■ WHAT NEEDS TO BE DONE ■
Could you return all of the entries word for word, minus any pictures?

■ INFORMATION SUPPLIED ■
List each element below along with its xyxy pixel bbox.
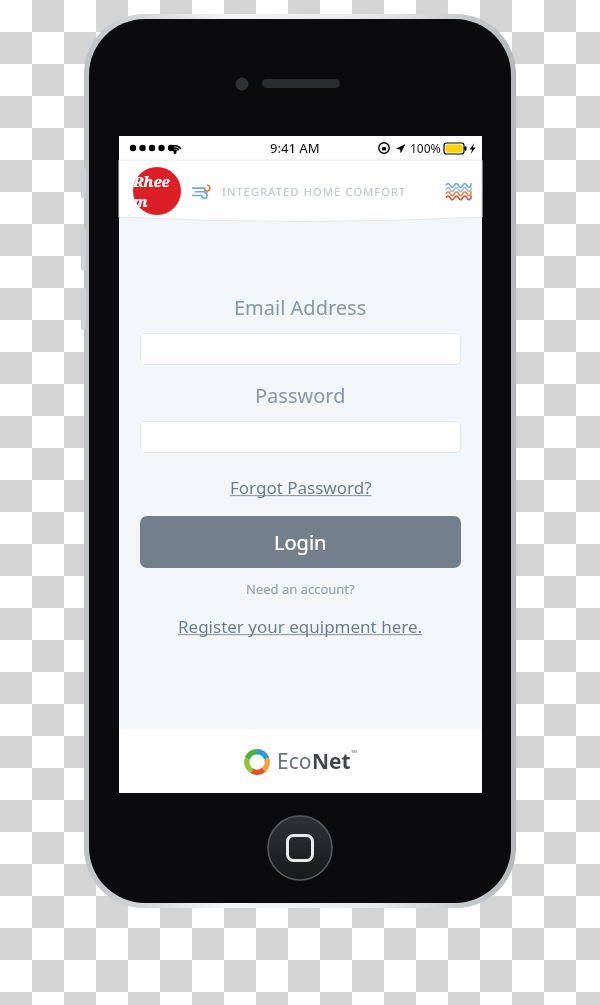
button[interactable]: Rheem (133, 167, 181, 215)
staticText: Forgot Password? (230, 476, 372, 499)
other: Airflow (191, 183, 211, 199)
staticText: Need an account? (246, 580, 355, 598)
staticText: Login (274, 529, 327, 556)
staticText: ™ (351, 747, 358, 758)
staticText: Email Address (234, 294, 367, 321)
button[interactable] (140, 421, 461, 453)
button[interactable]: Login (140, 516, 461, 568)
button[interactable]: Register your equipment here. (172, 612, 429, 641)
staticText: Net (312, 747, 351, 776)
staticText: 100% (410, 140, 441, 156)
staticText: Password (255, 382, 346, 409)
button[interactable]: Forgot Password? (224, 473, 378, 502)
other: Water (445, 182, 472, 201)
staticText: INTEGRATED HOME COMFORT (222, 184, 407, 199)
button[interactable] (140, 333, 461, 365)
staticText: Register your equipment here. (178, 615, 423, 638)
staticText: Eco (277, 747, 312, 776)
staticText: Rheem (133, 171, 181, 211)
staticText: 9:41 AM (270, 139, 320, 157)
button[interactable]: Home (267, 815, 333, 881)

■ EXPECTED OUTPUT ■
List each element below along with its xyxy pixel bbox.
button[interactable]: Rheem (133, 167, 181, 215)
staticText: Forgot Password? (230, 476, 372, 499)
other: Airflow (191, 183, 211, 199)
staticText: Need an account? (246, 580, 355, 598)
staticText: Login (274, 529, 327, 556)
staticText: ™ (351, 747, 358, 758)
staticText: Email Address (234, 294, 367, 321)
button[interactable] (140, 421, 461, 453)
button[interactable]: Login (140, 516, 461, 568)
button[interactable]: Register your equipment here. (172, 612, 429, 641)
staticText: Net (312, 747, 351, 776)
staticText: 100% (410, 140, 441, 156)
staticText: Password (255, 382, 346, 409)
button[interactable]: Forgot Password? (224, 473, 378, 502)
other: Water (445, 182, 472, 201)
staticText: INTEGRATED HOME COMFORT (222, 184, 407, 199)
button[interactable] (140, 333, 461, 365)
staticText: Register your equipment here. (178, 615, 423, 638)
staticText: Eco (277, 747, 312, 776)
staticText: Rheem (133, 171, 181, 211)
staticText: 9:41 AM (270, 139, 320, 157)
button[interactable]: Home (267, 815, 333, 881)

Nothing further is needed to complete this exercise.